Jamel GamraLe ministre tunisien, Jamel Gamra (dr)Le ministre tunisien, Jamel Gamra (dr)

 Le « frémissement » tunisien

 « Ce n’est pas nouveau. C’est toujours la fréquentation française qui oriente la tendance au sud de la Méditerranée. C’est elle aussi qui conditionne les prix même si la fréquentation allemande est aussi un facteur important » commente un opérateur parisien. Le gouvernement tunisien a donc lancé une campagne de communication à destination du marché français. Affiches dans le métro parisien, pages dans les magazines : la palette choisie est classique et vise à renverser le sentiment général de défiance à l’égard d’un pays où, pourtant, aucun touriste occidental n’a été importuné depuis janvier 2011. « Ce n’est pas facile, mais nous souhaitons que les touristes français reprennent le chemin de la Tunisie.

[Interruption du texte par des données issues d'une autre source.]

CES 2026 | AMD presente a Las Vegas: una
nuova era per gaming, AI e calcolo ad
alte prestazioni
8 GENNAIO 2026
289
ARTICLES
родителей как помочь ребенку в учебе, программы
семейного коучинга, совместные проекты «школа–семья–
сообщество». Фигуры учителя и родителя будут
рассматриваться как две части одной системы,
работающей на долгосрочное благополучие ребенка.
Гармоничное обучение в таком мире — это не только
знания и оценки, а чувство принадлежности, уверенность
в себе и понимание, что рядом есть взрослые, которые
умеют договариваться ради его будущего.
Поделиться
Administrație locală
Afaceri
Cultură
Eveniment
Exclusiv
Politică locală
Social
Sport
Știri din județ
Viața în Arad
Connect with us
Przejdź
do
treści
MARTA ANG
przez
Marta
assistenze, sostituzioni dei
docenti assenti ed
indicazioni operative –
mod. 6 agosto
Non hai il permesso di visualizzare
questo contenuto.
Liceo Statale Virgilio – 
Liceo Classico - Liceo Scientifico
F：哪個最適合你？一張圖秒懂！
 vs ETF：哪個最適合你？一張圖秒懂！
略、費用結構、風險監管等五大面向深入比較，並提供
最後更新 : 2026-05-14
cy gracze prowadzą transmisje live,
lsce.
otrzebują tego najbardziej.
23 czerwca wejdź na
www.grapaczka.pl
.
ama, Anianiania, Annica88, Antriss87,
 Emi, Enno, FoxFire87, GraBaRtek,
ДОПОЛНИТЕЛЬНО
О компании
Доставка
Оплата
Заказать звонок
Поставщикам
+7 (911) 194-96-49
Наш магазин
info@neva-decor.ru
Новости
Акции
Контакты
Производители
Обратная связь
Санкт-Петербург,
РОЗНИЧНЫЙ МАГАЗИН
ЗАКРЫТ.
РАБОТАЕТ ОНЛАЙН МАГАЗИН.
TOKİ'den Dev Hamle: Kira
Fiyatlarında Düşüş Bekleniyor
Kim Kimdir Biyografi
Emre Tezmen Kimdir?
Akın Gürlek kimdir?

C’est déjà le cas pour d’autres nationalités qui semblent moins sensibles aux péripéties politiques de notre pays » relève à ce sujet Jamel Gamra, le ministre tunisien du tourisme. Présent avec une forte délégation au salon Top Resa à Paris à la fin du mois de septembre, il n’a pas ménagé ses efforts pour faire passer le message selon lequel le tourisme de son pays connaît actuellement un frémissement qui ne demande qu’à être confirmé pour la période hivernale. La Tunisie a enregistré une augmentation du nombre de touristes de 5% par rapport à 2012 avec un mois d’août « presque normal » puisque le pays a accueilli 900 000 visiteurs. Du coup, Tunis vise officiellement les 7 millions de visiteurs, le niveau enregistré en 2010, année qui avait à l’époque considérée comme un excellent cru. Mais pourquoi lancer une telle campagne alors que l’été s’achève ? Interrogé par Maghreb Emergent, le responsable d’une agence parisienne explique : « outre les arrivées de dernière minute pour l’arrière-saison, ce qui se joue en ce moment ce sont les réservations pour les vacances d’hiver en décembre et celles de février. Ces deux périodes impulsent le reste de l’année. Voilà pourquoi les Tunisiens comme les Egyptiens communiquent sur le tourisme dans le désert. Cela rassure les clients potentiels et cela repose aussi sur le pari que l’hiver 2013 sera aussi rigoureux que le précédent ».

 Offensive de charme

 De son côté, l’Egypte a été encore plus déterminée dans sa volonté de modifier la perception européenne. Prenant son bâton de pèlerin, le ministre du tourisme Hicham Ramez s’est déplacé dans sept capitales, appelant les gouvernements respectifs à retirer l’Egypte de la liste des destinations dangereuses à éviter. Une démarche résolue appuyée par la publication des résultats d’un audit réalisé par un cabinet de sécurité européen sur l’état des infrastructures touristiques égyptiennes et leurs capacités à protéger les visiteurs étrangers. « Les dispositifs existants sont adaptés et opérationnels » a jugé à sujet la société Scutum Security First (SSF), dont l’enquête a été rendue publique lors du salon Top Resa à Paris. Pour les experts de SSF qui ont testé les principaux sites touristiques égyptiens – certains, à l’image de Louxor, ressemblent aujourd’hui à des villes mortes – la sécurité est bien garantie notamment en raison de la présence de sociétés privées et d’une police touristique étatique. « Les efforts du gouvernement égyptien visent à bien faire comprendre que les violences au nord du Sinaï n’ont rien à voir avec la situation dans le reste du pays, y compris pour ce qui concerne Sharm El Sheikh », explique un professionnel du secteur dont les réservations pour la station balnéaire au sud de la péninsule « sont en train de reprendre pour la période hivernale ». On saura donc au printemps prochain si les offensives de charme tunisienne et égyptienne ont porté leurs fruits mais, comme le confie un officiel égyptien, « le tourisme dans la région ne peut plus se permettre de nouvelles perturbations politiques ou sécuritaires ». Un constat qui trahit une appréhension bien réelle.